Exasol Virtual Schema

Virtual Schemas allow access to remote data sources as if they were local objects inside Exasol, instead of having to IMPORT these objects. You can also join a virtual table with a real table in Exasol, or with another virtual table. The only thing that’s not possible are insert, update and deletions. Virtual schemas are read only. With virtual schemas, you can have a quick access to all your data in foreign databases. You can integrate them in your analytical queries and get more insight out of your data. SELECT can then be used for access, as well as for non-relational data sources.

A Virtual Schema installation consists of these general steps:

  1. Download Athena JDBC driver from aws website
  2. Upload the Athena JDBC driver to Exasol’s BucketFS
  3. Setup Athena JDBC connection inside Exasol
  4. Upload Adapter Script and the associated driver to Exasol’s BucketFS
  5. Create Virtual Schema using Adapter script

Prepare the JDBC Driver installation

For installing JDBC drivers we need to upload the driver and a config file into the Bucket File System (bucketfs) of the Exasol database. As a first step we ensure correct settings and an easy password for the purpose of this tutorial for the default bucket. Execute the follwoing steps, assuming you have only one cluster deployed:

c4 connect -t1/cos

and

confd_client -c bucket_modify -a '{ bucket_name: default, bucketfs_name: bfsdefault, public: True, read_password: abcd1234, write_password: abcd1234 }'

followed by

exit

You should be on your deplyoment host again.

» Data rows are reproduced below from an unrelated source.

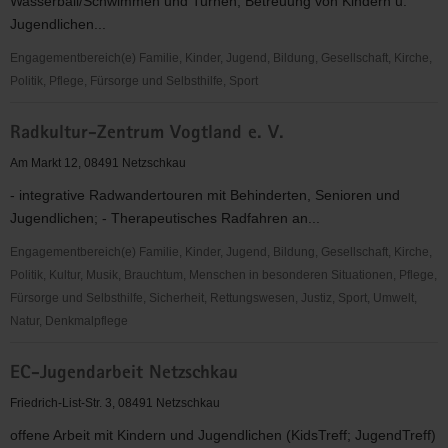
Wasserball/Schwimmen und Turnen; Betreuung von Kindern u.
Jugendlichen...
Engagementbereich(e) Familie, Kinder, Jugend, Bildung, Gesellschaft, Kirche,
Politik, Pflege, Fürsorge und Selbsthilfe, Sport
TSV
Radkultur-Zentrum Vogtland e. V.
Nema
Netzschkau
Am Markt 12, 08491 Netzschkau
e.V.
- integrative Radwandertouren mit Behinderten, Senioren und
Jugendlichen; - Therapeutisches Radfahren an...
Engagementbereich(e) Familie, Kinder, Jugend, Bildung, Gesellschaft, Kirche,
Politik, Kultur, Musik, Brauchtum, Menschen in besonderen Situationen, Pflege,
Fürsorge und Selbsthilfe, Sicherheit, Rettungswesen, Justiz, Sport, Umwelt,
Natur, Denkmalpflege
Radkultur-
EC-Jugendarbeit Netzschkau
Zentrum
Vogtland
Friedrich-List-Str. 3, 08491 Netzschkau
e.
offene Arbeit mit Kindern und Jugendlichen (KidsTreff; JugendTreff)
V.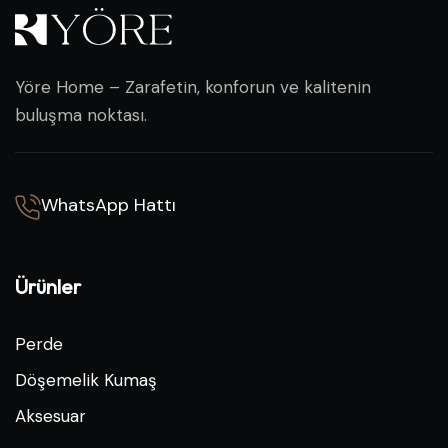
Yöre Home – Zarafetin, konforun ve kalitenin
buluşma noktası.
WhatsApp Hattı
Ürünler
Perde
Döşemelik Kumaş
Aksesuar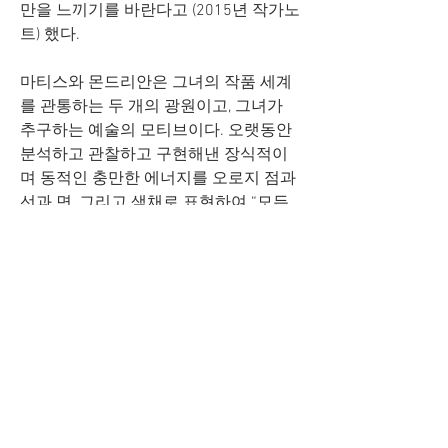
만을 느끼기를 바란다고 (2015년 작가노
트) 했다. 
마티스와 몬드리안은 그녀의 작품 세계
를 관통하는 두 개의 광원이고, 그녀가 
추구하는 예술의 모티브이다. 오랫동안 
분석하고 관찰하고 구현해낸 장식적이
며 동적인 충만한 에너지를 오로지 점과 
선과 면, 그리고 색채로 표현하여 “모든 
것으로부터 얽매이지 않고 … 어떻게 그
려야 가장 자유로워지는지” (2000. 4월 
작가노트) 항상 고민해온 결과물이 이 번 
<Composition of two light sources> 
2019 작품이 아닐까 생각해 본다.
-조소영 2019. 4. 8
0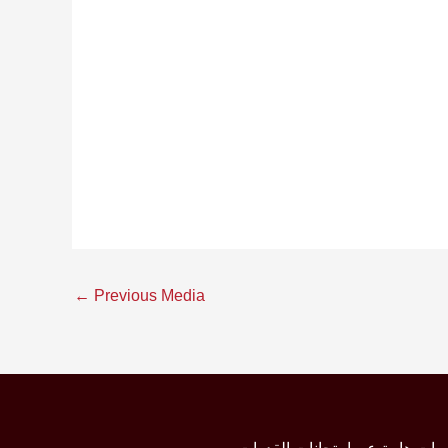
←
Previous Media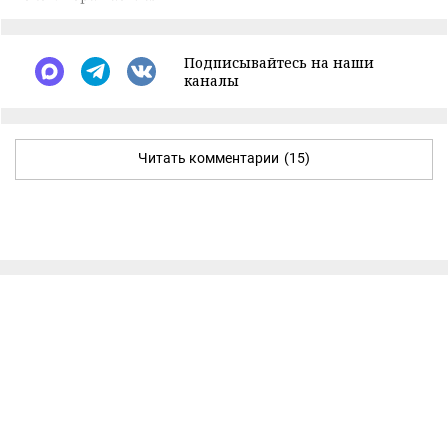
Подписывайтесь на наши
каналы
Читать комментарии
(15)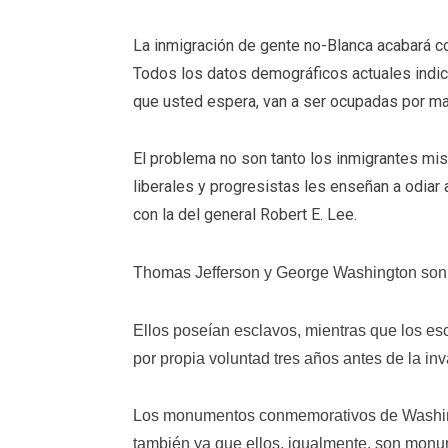
La inmigración de gente no-Blanca acabará co
Todos los datos demográficos actuales indic
que usted espera, van a ser ocupadas por ma
El problema no son tanto los inmigrantes mis
liberales y progresistas les enseñan a odiar 
con la del general Robert E. Lee.
Thomas Jefferson y George Washington son
Ellos poseían esclavos, mientras que los esc
por propia voluntad tres años antes de la in
Los monumentos conmemorativos de Washingt
también ya que ellos, igualmente, son monum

Ensure that the public attribute for the default bucket is set to True, as it is mandatory for the steps to follow.

Download Athena JDBC driver

The Athena JDBC driver is provided by AWS and can be downloaded from the following page.

Athena JDBC Driver

In a shell go to the location where the JDBC driver has been downloaded to and issue the following command:

curl -k -X PUT -T AthenaJDBC42-2.1.1.1000.jar https://w:abcd1234@<IP from 1st cluster node>:2581/default/drivers/jdbc/AthenaJDBC42-2.1.1.1000.jar

Register the Athena JDBC driver

The Exasol V8 database needs some informtion about the driver you intend to upload. We create a config file named settings.cfg and add the following settings, e.g. with the vi editor:

DRIVERNAME=ATHENA_JDBC_DRIVER
JAR=AthenaJDBC42-2.1.1.1000.jar
DRIVERMAIN=com.simba.athena.jdbc.Driver
PREFIX=jdbc:awsathena:
NOSECURITY=YES
FETCHSIZE=100000
INSERTSIZE=-1

The DRIVERNAME parameter can be named anything in order to support a meaningful naming convention. The other JDBC related parameters are individual to a specific JDBC driver and be be looked up in the respective documentation of the particular driver.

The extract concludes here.